◆ **Work task**
Once the line with "Котельное оборудование" is found in the data, output it and each following line exactly, up to and including the line with "vizsgálata - a magas vérnyomás", and nothing before or after.

[Data entries]
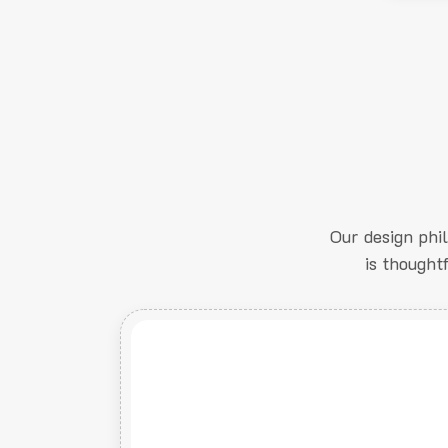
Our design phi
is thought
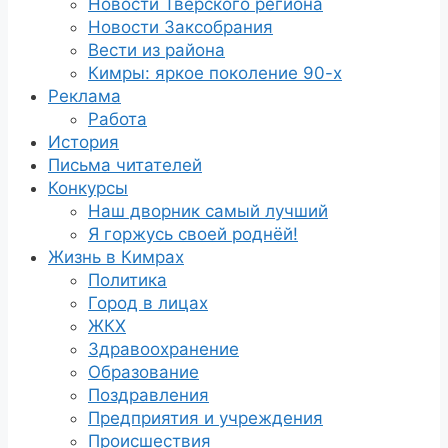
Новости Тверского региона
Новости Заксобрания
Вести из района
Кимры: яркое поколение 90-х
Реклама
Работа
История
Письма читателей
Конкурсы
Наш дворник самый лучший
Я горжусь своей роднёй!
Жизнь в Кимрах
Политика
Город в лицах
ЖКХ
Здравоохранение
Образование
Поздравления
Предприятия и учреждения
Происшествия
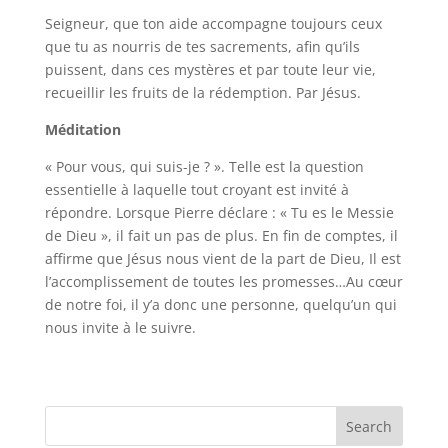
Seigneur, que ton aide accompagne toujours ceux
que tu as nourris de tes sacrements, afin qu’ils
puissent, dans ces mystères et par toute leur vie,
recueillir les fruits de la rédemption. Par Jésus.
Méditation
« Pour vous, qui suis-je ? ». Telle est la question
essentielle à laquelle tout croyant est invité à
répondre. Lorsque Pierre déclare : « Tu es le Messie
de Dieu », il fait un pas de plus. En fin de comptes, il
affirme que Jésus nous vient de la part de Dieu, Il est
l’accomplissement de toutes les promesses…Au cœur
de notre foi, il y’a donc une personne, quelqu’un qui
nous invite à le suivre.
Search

==

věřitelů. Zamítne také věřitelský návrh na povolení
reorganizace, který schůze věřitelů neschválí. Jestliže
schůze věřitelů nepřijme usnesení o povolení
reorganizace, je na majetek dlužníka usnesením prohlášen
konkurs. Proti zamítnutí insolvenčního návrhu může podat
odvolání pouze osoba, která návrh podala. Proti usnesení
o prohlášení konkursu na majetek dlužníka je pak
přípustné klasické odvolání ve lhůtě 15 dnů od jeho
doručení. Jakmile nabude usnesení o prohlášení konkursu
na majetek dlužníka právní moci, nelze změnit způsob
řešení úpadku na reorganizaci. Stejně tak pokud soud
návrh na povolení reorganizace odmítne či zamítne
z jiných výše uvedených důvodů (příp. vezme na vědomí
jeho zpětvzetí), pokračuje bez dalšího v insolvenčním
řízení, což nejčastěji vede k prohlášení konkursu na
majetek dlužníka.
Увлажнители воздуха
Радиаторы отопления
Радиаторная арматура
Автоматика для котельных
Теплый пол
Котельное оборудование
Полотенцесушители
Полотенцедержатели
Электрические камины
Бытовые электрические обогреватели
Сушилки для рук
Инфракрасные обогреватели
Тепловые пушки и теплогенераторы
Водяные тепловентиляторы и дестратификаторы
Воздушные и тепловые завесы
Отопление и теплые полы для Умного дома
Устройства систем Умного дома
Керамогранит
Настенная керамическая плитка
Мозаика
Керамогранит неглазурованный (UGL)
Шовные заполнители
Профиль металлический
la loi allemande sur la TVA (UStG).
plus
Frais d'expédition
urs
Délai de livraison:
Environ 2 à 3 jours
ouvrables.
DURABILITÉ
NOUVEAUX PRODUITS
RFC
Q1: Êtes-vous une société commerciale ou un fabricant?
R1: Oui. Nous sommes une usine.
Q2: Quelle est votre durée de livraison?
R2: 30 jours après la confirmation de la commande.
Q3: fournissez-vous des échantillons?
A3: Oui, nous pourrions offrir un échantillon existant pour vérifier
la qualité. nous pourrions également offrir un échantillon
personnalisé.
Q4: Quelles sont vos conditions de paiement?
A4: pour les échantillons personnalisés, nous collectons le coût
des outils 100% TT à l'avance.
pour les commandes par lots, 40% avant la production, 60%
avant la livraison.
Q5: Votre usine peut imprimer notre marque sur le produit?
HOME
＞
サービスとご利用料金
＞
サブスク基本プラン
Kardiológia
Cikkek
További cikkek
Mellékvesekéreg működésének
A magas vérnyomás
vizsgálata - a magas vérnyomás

◆ **Solved exercise**
Котельное оборудование
Полотенцесушители
Полотенцедержатели
Электрические камины
Бытовые электрические обогреватели
Сушилки для рук
Инфракрасные обогреватели
Тепловые пушки и теплогенераторы
Водяные тепловентиляторы и дестратификаторы
Воздушные и тепловые завесы
Отопление и теплые полы для Умного дома
Устройства систем Умного дома
Керамогранит
Настенная керамическая плитка
Мозаика
Керамогранит неглазурованный (UGL)
Шовные заполнители
Профиль металлический
la loi allemande sur la TVA (UStG).
plus
Frais d'expédition
urs
Délai de livraison:
Environ 2 à 3 jours
ouvrables.
DURABILITÉ
NOUVEAUX PRODUITS
RFC
Q1: Êtes-vous une société commerciale ou un fabricant?
R1: Oui. Nous sommes une usine.
Q2: Quelle est votre durée de livraison?
R2: 30 jours après la confirmation de la commande.
Q3: fournissez-vous des échantillons?
A3: Oui, nous pourrions offrir un échantillon existant pour vérifier
la qualité. nous pourrions également offrir un échantillon
personnalisé.
Q4: Quelles sont vos conditions de paiement?
A4: pour les échantillons personnalisés, nous collectons le coût
des outils 100% TT à l'avance.
pour les commandes par lots, 40% avant la production, 60%
avant la livraison.
Q5: Votre usine peut imprimer notre marque sur le produit?
HOME
＞
サービスとご利用料金
＞
サブスク基本プラン
Kardiológia
Cikkek
További cikkek
Mellékvesekéreg működésének
A magas vérnyomás
vizsgálata - a magas vérnyomás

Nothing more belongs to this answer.